OVS L2 agent polling is too cpu intensive

Bug #1177973 reported by Maru Newby
70
This bug affects 11 people
Affects Status Importance Assigned to Milestone
neutron
Fix Released
Medium
Maru Newby
Havana
Fix Released
Medium
Terry Wilson

Bug Description

On a Devstack-deployed, single-node install, the ovs l2 agent is using an order of magnitude more cpu than any other service. On a nested-virt VM running on a 2.5GHz host, with no VM's provisioned:

 - WIth L2 agent running, 10-100% cpu usage recorded, averaging ~40%
 - With L2 agent stopped, 0-10% cpu usage recorded

Casual inspection with something like top or htop will show the excessive cpu usage, but won't give a good indication of the culprit. Enabling the CUTIME and CSTIME stats is necessary to highlight the problem, as all the time taken by the agent is in subprocess-invoked polling whose execution time is not directly included in the parent's cpu usage.

Tags: ovs
Maru Newby (maru)
description: updated
Revision history for this message
Maru Newby (maru) wrote :

The current polling-based checks for ovs bridge changes would ideally be replaced by something event-based.

Changed in quantum:
status: New → Confirmed
Maru Newby (maru)
Changed in quantum:
assignee: nobody → Maru Newby (maru)
tags: added: ovs
Changed in quantum:
importance: Undecided → Medium
Revision history for this message
Édouard Thuleau (ethuleau) wrote :

We encounter the same problem with the Grizzly release and OVS plugin.
I set up a node which handle l2 agent, l3 agent and DHCP agent.
I doesn't modify intervals 'agent_down_time' (5sec) and 'report_interval' (4sec).
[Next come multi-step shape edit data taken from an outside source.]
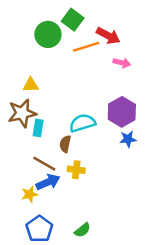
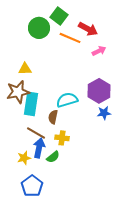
orange line: (86, 47) -> (70, 38), turned 40
pink arrow: (122, 63) -> (99, 51), turned -40
cyan rectangle: (38, 128) -> (31, 104), size x1.6
blue arrow: (48, 182) -> (39, 148), turned -54
green semicircle: (82, 230) -> (53, 157), moved

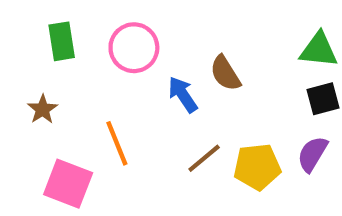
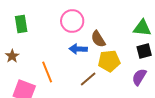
pink circle: (134, 48) -> (72, 21), moved
blue arrow: (183, 94) -> (78, 49), turned -54
yellow pentagon: (257, 167) -> (109, 61), moved

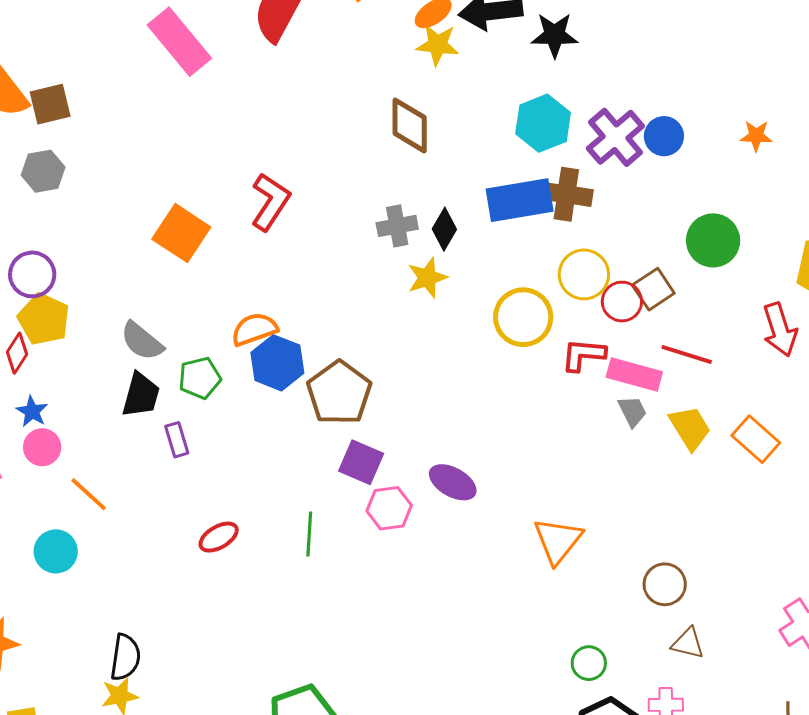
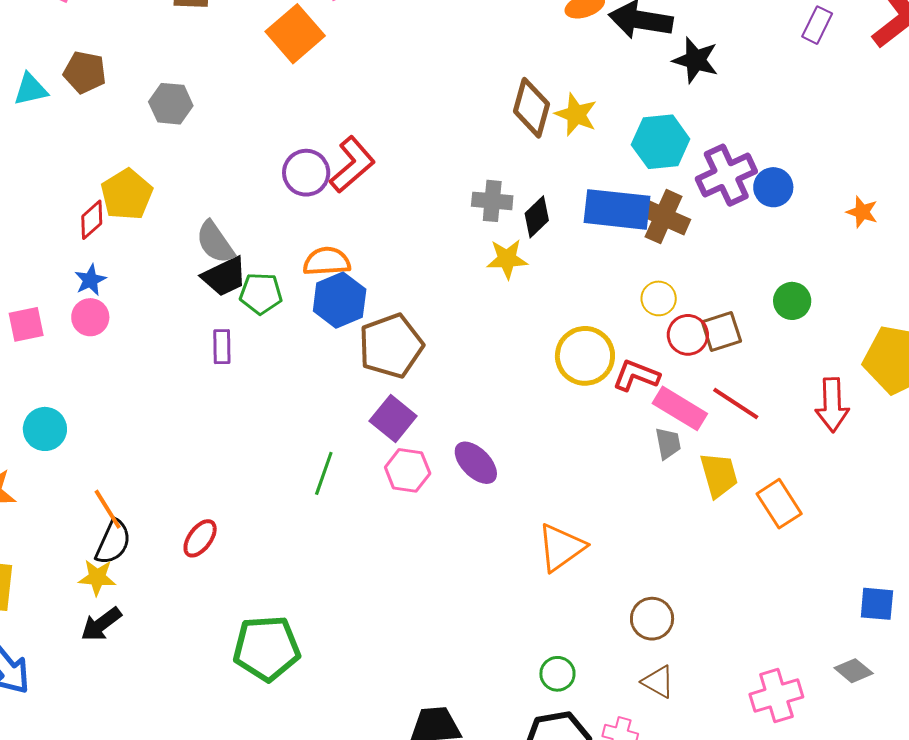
yellow star: (438, 45) -> (576, 114), moved
gray hexagon: (43, 171) -> (171, 104), moved
red L-shape: (270, 202) -> (352, 165), moved
orange square: (181, 233) -> (295, 34), moved
green circle: (713, 240) -> (792, 301), size x0.7
purple circle: (32, 274) -> (306, 173), moved
yellow circle: (584, 274) -> (659, 298), size x0.7
yellow circle: (523, 317) -> (585, 356), moved
black trapezoid: (141, 395) -> (224, 276), moved, turned 33
orange line: (89, 494) -> (108, 509), moved
red ellipse: (219, 537) -> (200, 538), moved, turned -39
cyan circle: (56, 551) -> (45, 429), moved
When the l2 agent has about 25 interfaces to handle, the pooling-base check take more time than the interval 'report_interval':

2013-06-03 15:44:21 WARNING [quantum.openstack.common.loopingcall] task run outlasted interval by 0.80157 sec

And the Quantum server think that the agent is down because the report state takes more than interval 'agent_down_time'.
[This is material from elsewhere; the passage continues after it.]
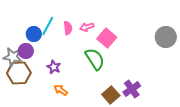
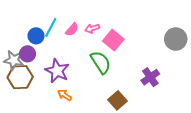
pink semicircle: (68, 28) -> (72, 30), turned 48
purple star: (54, 67) -> (57, 71), size x1.6
purple cross: (132, 89) -> (150, 77), moved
It's possible to change the intervals value to correct the problem but when the number of interfaces increases these intervals time have a chance to be reach.

Revision history for this message
OpenStack Infra (hudson-openstack) wrote : Fix proposed to quantum (master)
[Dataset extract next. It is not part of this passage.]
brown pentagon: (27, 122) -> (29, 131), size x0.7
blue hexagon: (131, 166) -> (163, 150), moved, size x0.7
Fix proposed to branch: master
Review: https://review.openstack.org/34762

Changed in neutron:
assignee: Maru Newby (maru) → Francois Eleouet (fanchon)
status: Confirmed → In Progress
Changed in neutron:
assignee: Francois Eleouet (fanchon) → nobody
Revision history for this message
Julian Sternberg (jules-i) wrote :

any solution for this yet? the patch got abandoned?

Maru Newby (maru)
Changed in neutron:
assignee: nobody → Maru Newby (maru)
milestone: none → havana-3
Revision history for this message
OpenStack Infra (hudson-openstack) wrote : Fix proposed to neutron (master)

Fix proposed to branch: master
Review: https://review.openstack.org/43256

Revision history for this message
Maru Newby (maru) wrote :

My intention is to provide a new event-based approach that will not be turned on by default so as to minimize the potential for breakage leading up to the Havana release.

Revision history for this message
OpenStack Infra (hudson-openstack) wrote : Fix merged to neutron (master)

Reviewed: https://review.openstack.org/43256
Committed: http://github.com/openstack/neutron/commit/1f9b4e77d93b165a0aeeaae0de610389debd5198
Submitter: Jenkins
Branch: master

commit 1f9b4e77d93b165a0aeeaae0de610389debd5198
Author: Maru Newby <email address hidden>
Date: Thu Aug 22 07:57:00 2013 +0000

    Minimize ovs l2 agent calls to get_vif_port_set()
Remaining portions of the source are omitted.